‘Don’t judge me if you find me eating from the compost pile’; fungal hyphal diversity
By Gregory Jackson
(Photo: One of the earliest observations in Charles Drechsler’s study on Dactylella, a fungal species that uses hyphal rings to strangulate nematodes, noticed attack by strangulation was unknown prior to his publication A Nematode-Strangling Dactylella With Broad Quadriseptate Conidia in 1947 issue of Mycologia. Just with these two species, represent constant predator/prey relationships of the microbial ecosystem of compost, where each microorganism plays vital roles in soil health. At least 150 fungal species eat nematodes, which add protein to fungus diet that supplements their diet of the usual plant debris.)
Last week Groundz mailed a 2-cup sample of compost to earthfort, the nation’s leading authority on soil testing for biological analysis for soil amendments. The report found that our compost has excellent bacterial and fungal biomass, with a good balance of fungal diversity. The hyphal diameter range is from 1.5 um to 7 um, including species Candida (2-3um; 4um or yeast) and Aspergillus (7um diameter with 45 degree branching and septate hyphae.
In our sample earthfort also found it contains Actinobacteria of 126 ug/gram. These kinds of filamentous bacteria that resemble fungi cause compost to smell “earthy” and fresh.
“Don’t judge me if you find me eating from the compost pile,” said one of our Cleveland Crops farmers. He and other farm staff commented that after we added celebrity chef food waste to our compost pile there, made it smell like a fresh salad. “Is that spinach?”
Microorganisms change the chemistry of organic waste while macro-organisms (like snails, spiders, slugs, beetles, and flies) change compost’s physical appearance. Ants help move fungi, sweets, and other materials around to make compost richer in phosphorous and potassium.

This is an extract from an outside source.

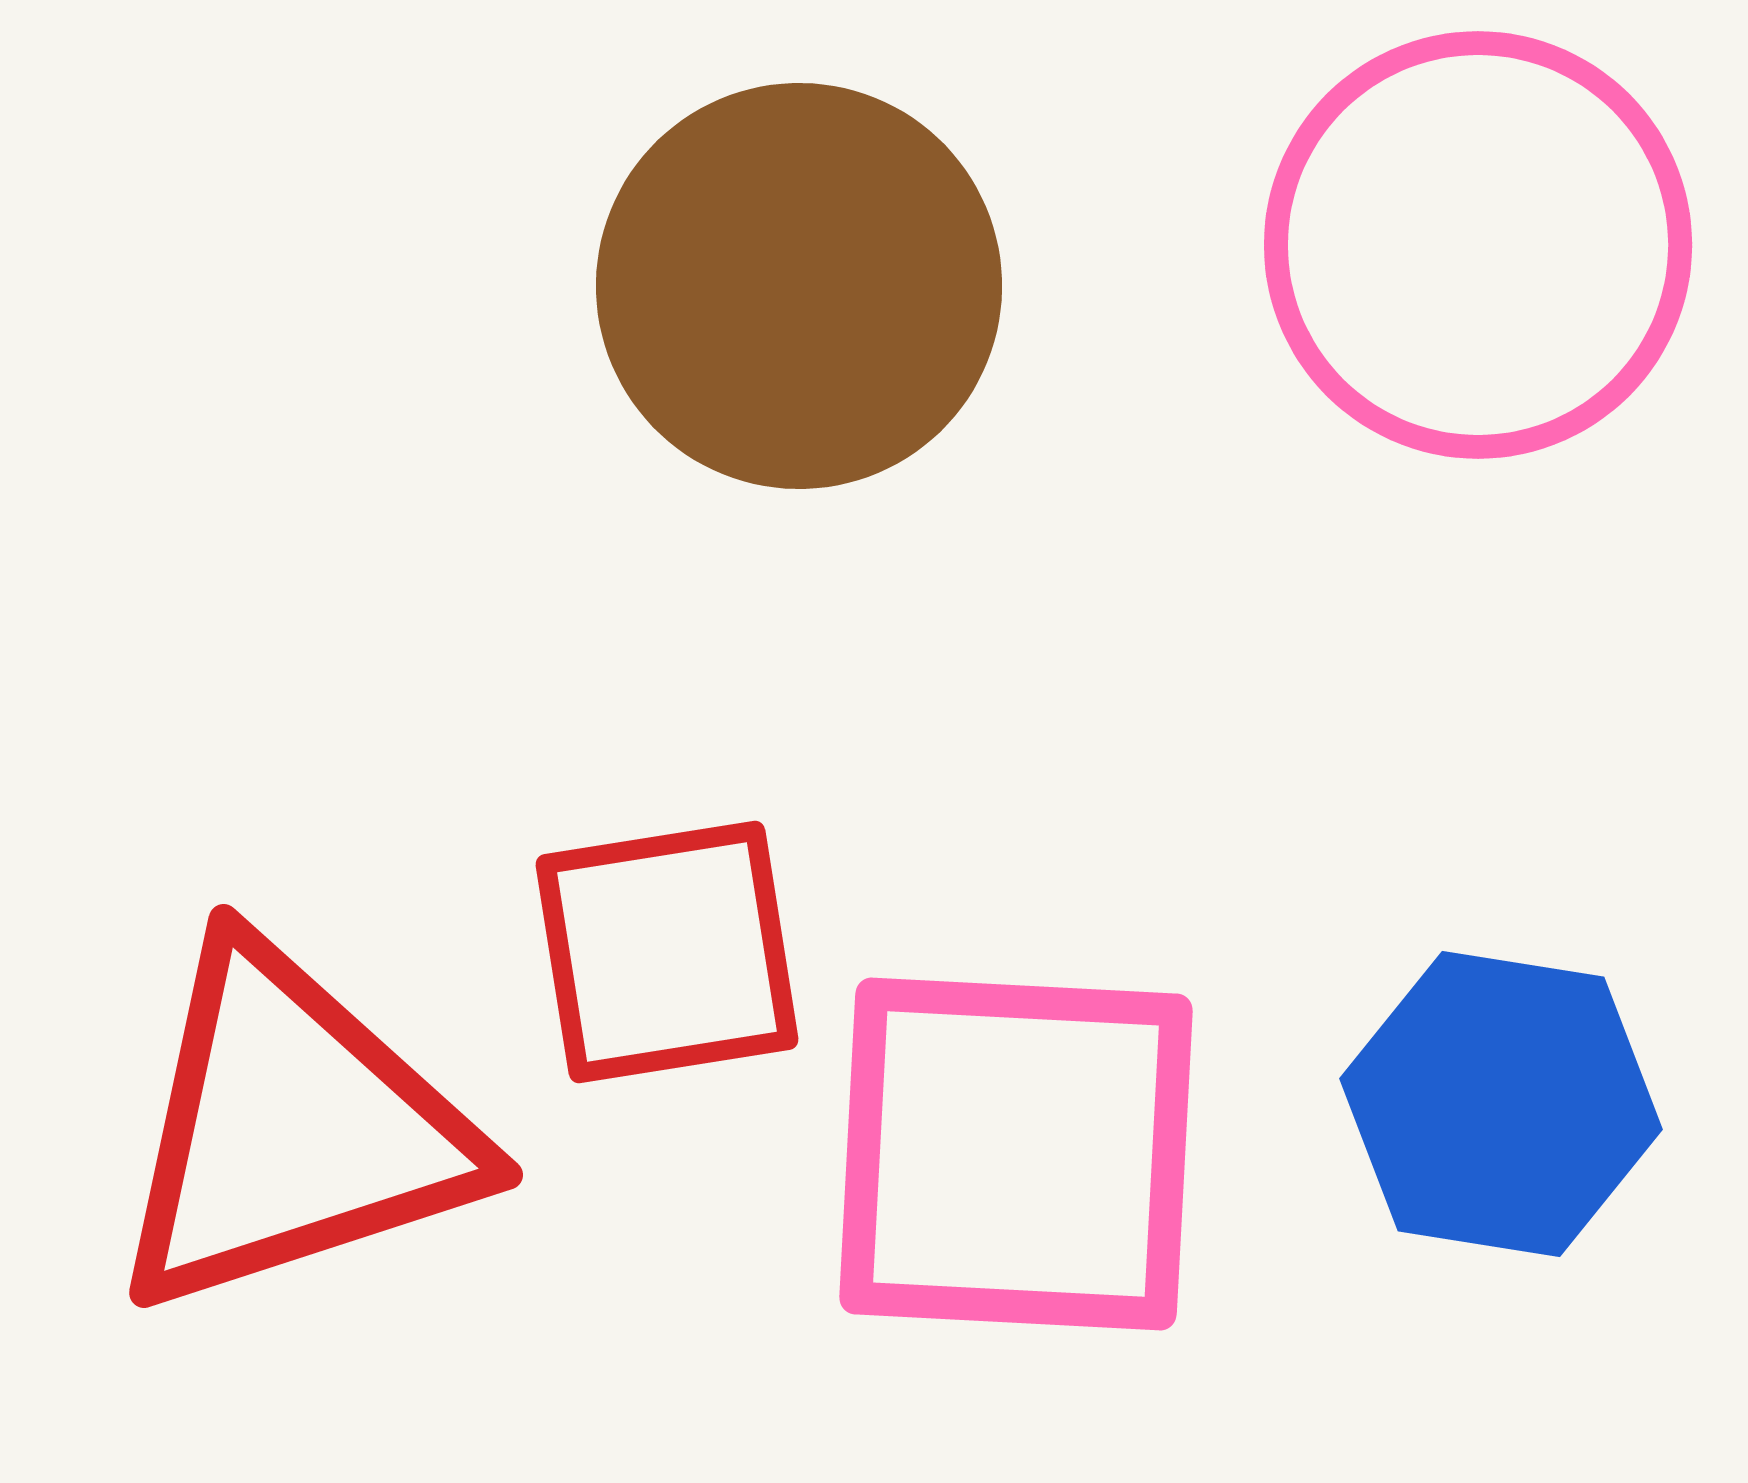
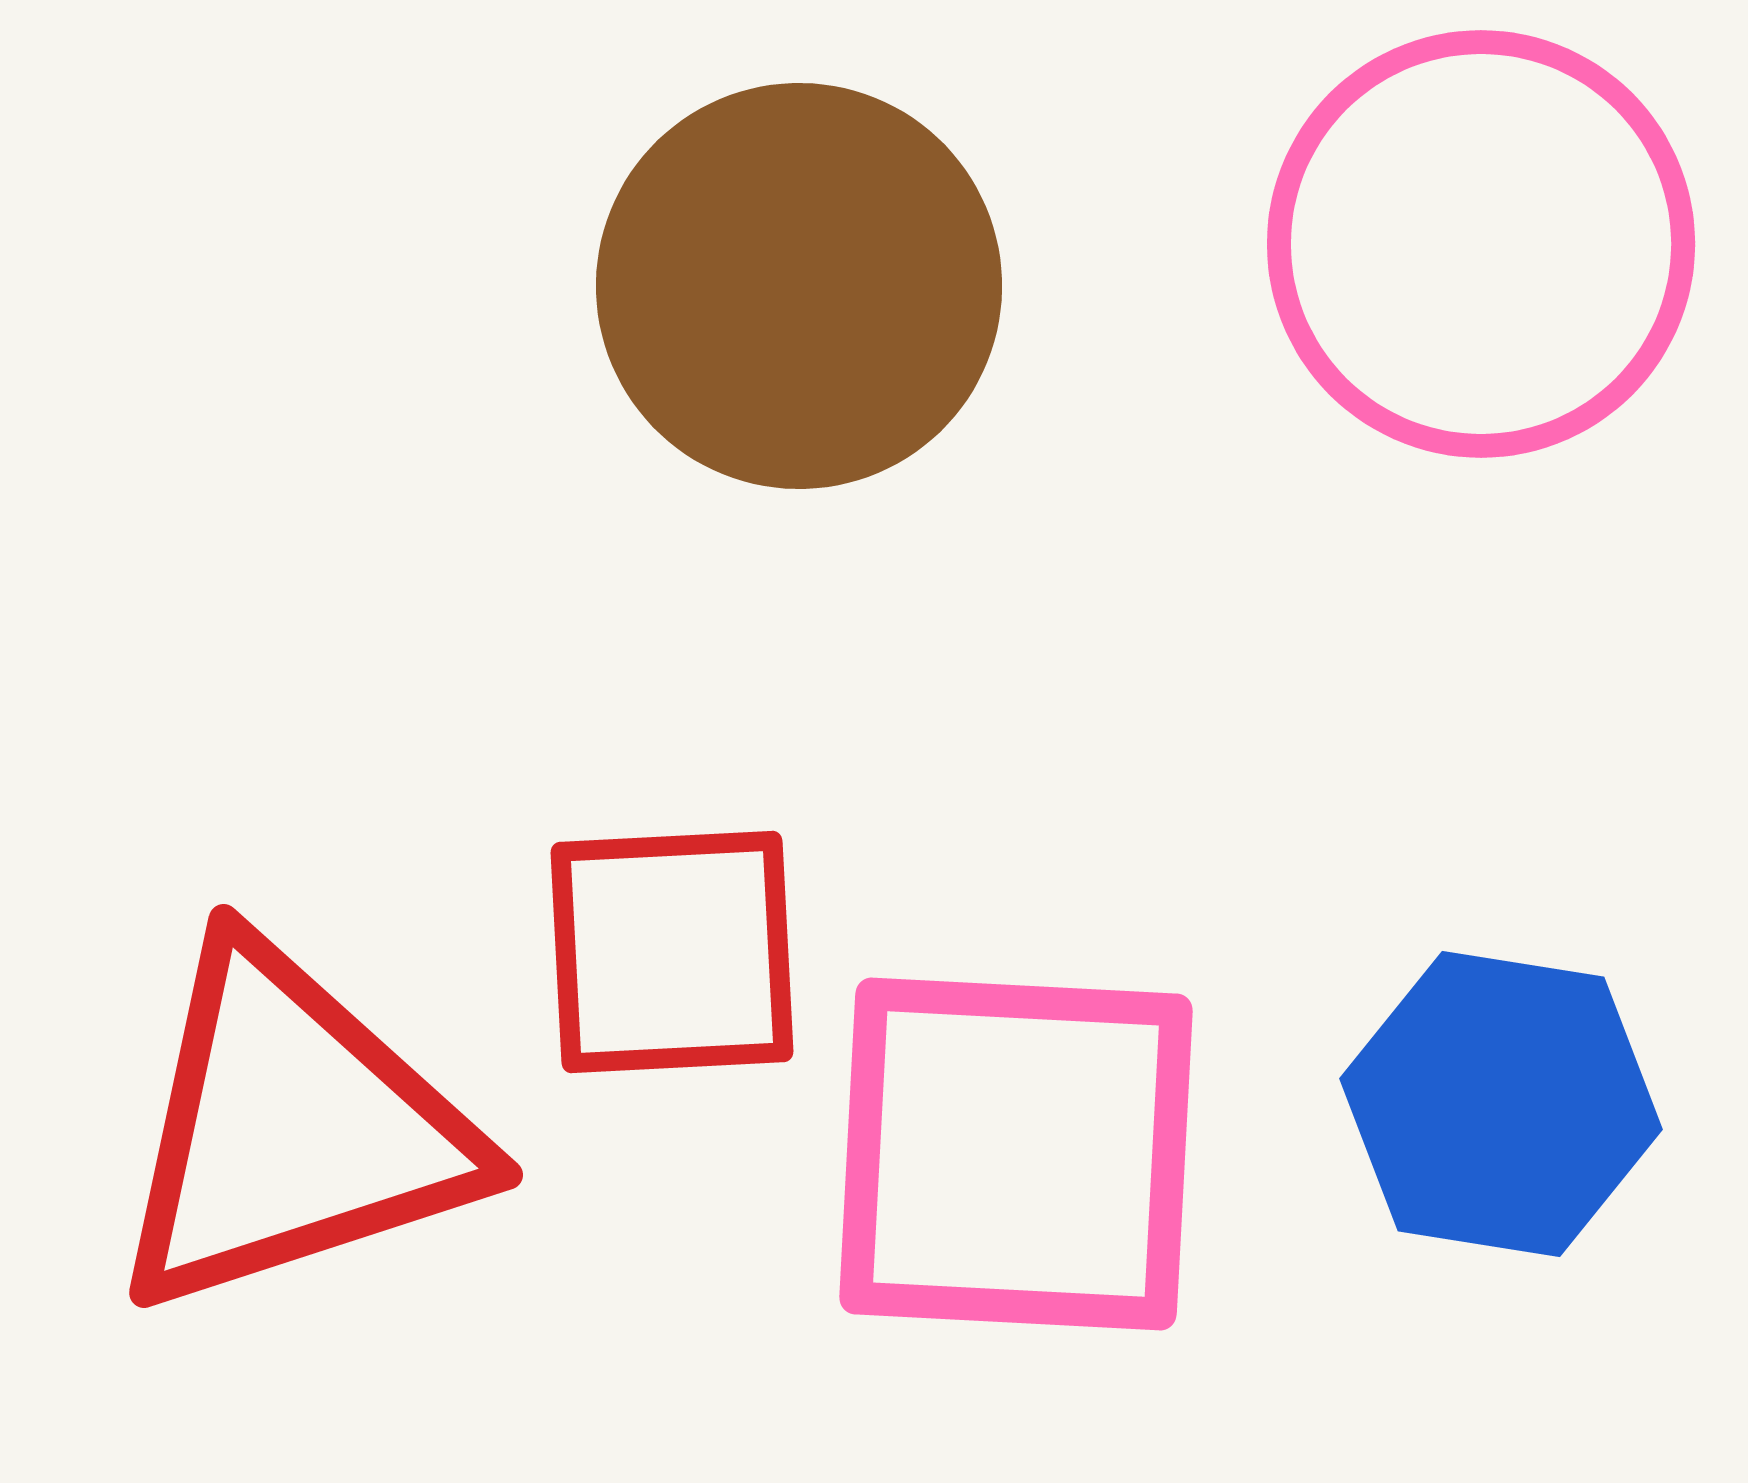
pink circle: moved 3 px right, 1 px up
red square: moved 5 px right; rotated 6 degrees clockwise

Aerobic bacteria are the most important decomposers and very abundant; millions in a gram of soil, according to the science of composting of the University of Illinois Extension. Microorganisms use carbon (which is found in compost’s dry material like leaves) and nitrogen (found in food waste) to reproduce.
With all this microorganism respiration fungus and bacteria metabolize the waste to allow the minerals and nutrients of compost to have improved bio-availability for plants to absorb from the soil.
However if oxygen in the pile falls below five percent, compost will go anaerobic. When anaerobic bacteria dominate, they produce a lot of organic acids and amines that are smelly and contain unavailable nitrogen, phosphorous, and no benefit for plant life, according to the University of Illinois Extension.
While the earthfort report on Groundz compost showed that it is a good inoculum of protozoa, which feed on pathogens in the soil to help keep plants healthy, there was a recent increase in ciliates. An increase in ciliate numbers indicates recent anaerobic conditions. Since our compost contains 126 ug/gram of Actinobacteria biomass, reveals that our compost is living. We sent the sample to the earthfort soil laboratory in Corvallis, Oregon from Cleveland, Ohio in a ZipLock bag for two days. Most bacteria and fungus in compost live between 2-3.5 days. For us to assure that our compost is the best it can be, we will be sending another sample to earthfort; this time with holes in the bag so our soil can breathe. Breathable compost allows it to have extended curing or maturation time, which supports more microbial diversity.
Protozoa in compost contain three major microorganisms and our compost contains: 1,123,414 Flagellates, 11,234,246 amoebae, and 103,987 ciliates. Protozoa feed on bacteria and fungi; ciliates are the largest in the group where too many of them can inhibit nematodes. Nematodes and a balance of ciliates mineralize NH4+N essential nitrogen for plants. In our 2-cup sample the nitrogen cycling potential is 300+ pounds per acre.
In good compost, fungal to bacteria is >1.0. Ours is 1.32 with good active fungi to active bacteria ratio of 0.14 from 186 active fungi ug/gram and 1,332 active bacteria ug/gram, ranking either above range, high, or good levels, according to the earthfort report.
Lastly our compost has 27.8 nematodes per gram. They are found in thin films of water surrounding the root hairs of plants. They mineralize nitrogen and help distribute biomass to increase root growth. They have also been used in bio-indicator studies to determine the toxic affects of 400 different chemicals if in the soil, since they have a permeable cuticle.
Groundz nematode count is 27.8 nematodes per gram, indicates a good range, according to the earthfort report. These nematodes become a vital food source for hyphal fungi.
For healthy compost piles it is all about eating. Microorganisms eat each other and secret beneficial substances, like siderophores and many other secretions. In February, Groundz wrote about how Siderophores in the soil help plants absorb iron. Macro-organisms shred and chew tougher organic debris, creating micro-habitats for microorganisms to live on. Where these microorganisms live, they secrete many other trace substances that create healthy soil; these relationships are vital in understanding the anatomy of good compost. Eating from the compost pile is to be eaten, not judged.